Na cadeia da indústria de comunicação óptica de IA, o fosfeto de índio (InP) e o niobato de lítio de película fina (TFLN) desempenham papéis muito diferentes – mas igualmente indispensáveis.
Um é o material que “cria o batimento cardíaco” da comunicação óptica, enquanto o outro “controla a corrente sanguínea”.
O primeiro determina se os sinais de luz podem ser gerados; o último determina se esses sinais podem ser modulados com rapidez suficiente, transmitidos a distância suficiente e controlados com precisão suficiente.
Muitas pessoas veem erroneamente esses dois materiais como concorrentes, presumindo que o niobato de lítio em película fina acabará por “substituir” o fosfeto de índio.

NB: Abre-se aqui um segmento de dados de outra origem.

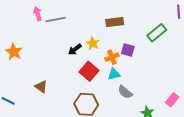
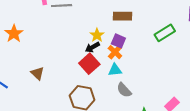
black arrow: (75, 49) -> (92, 47), moved
purple square: (128, 50) -> (118, 41), moved
orange cross: (112, 57) -> (115, 52), turned -32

Na realidade, isto reflete um mal-entendido sobre como os sistemas de comunicação óptica realmente funcionam.
Hoje, vamos analisar os seus papéis da forma mais clara possível: quem faz o quê, porque existe esta divisão de trabalho e que tecnologia está actualmente mais próxima da comercialização em grande escala.
Se a comunicação óptica fosse uma corrida de revezamento, o fosfeto de índio seria o corredor inicial – o responsável pelo lançamento do sinal. O niobato de lítio de película fina seria o acelerador de média distância – aumentando a velocidade de transmissão, ampliando a distância e maximizando a eficiência. Enquanto isso, o silício atua mais como o coordenador do sistema à margem: não gera luz em si, mas integra todos os componentes em uma plataforma.
O fosfeto de índio é essencialmente o “motor da luz”.
Em módulos ópticos 800G e 1.6T, os chips EML (Laser Modulado por Eletroabsorção) devem ser fabricados em substratos InP porque o fosfeto de índio pode emitir luz com eficiência enquanto cobre naturalmente as duas principais janelas de fibra óptica de baixa perda: 1310nm e 1550nm. Sem o InP, a fonte óptica fundamental dentro de um módulo simplesmente não existiria.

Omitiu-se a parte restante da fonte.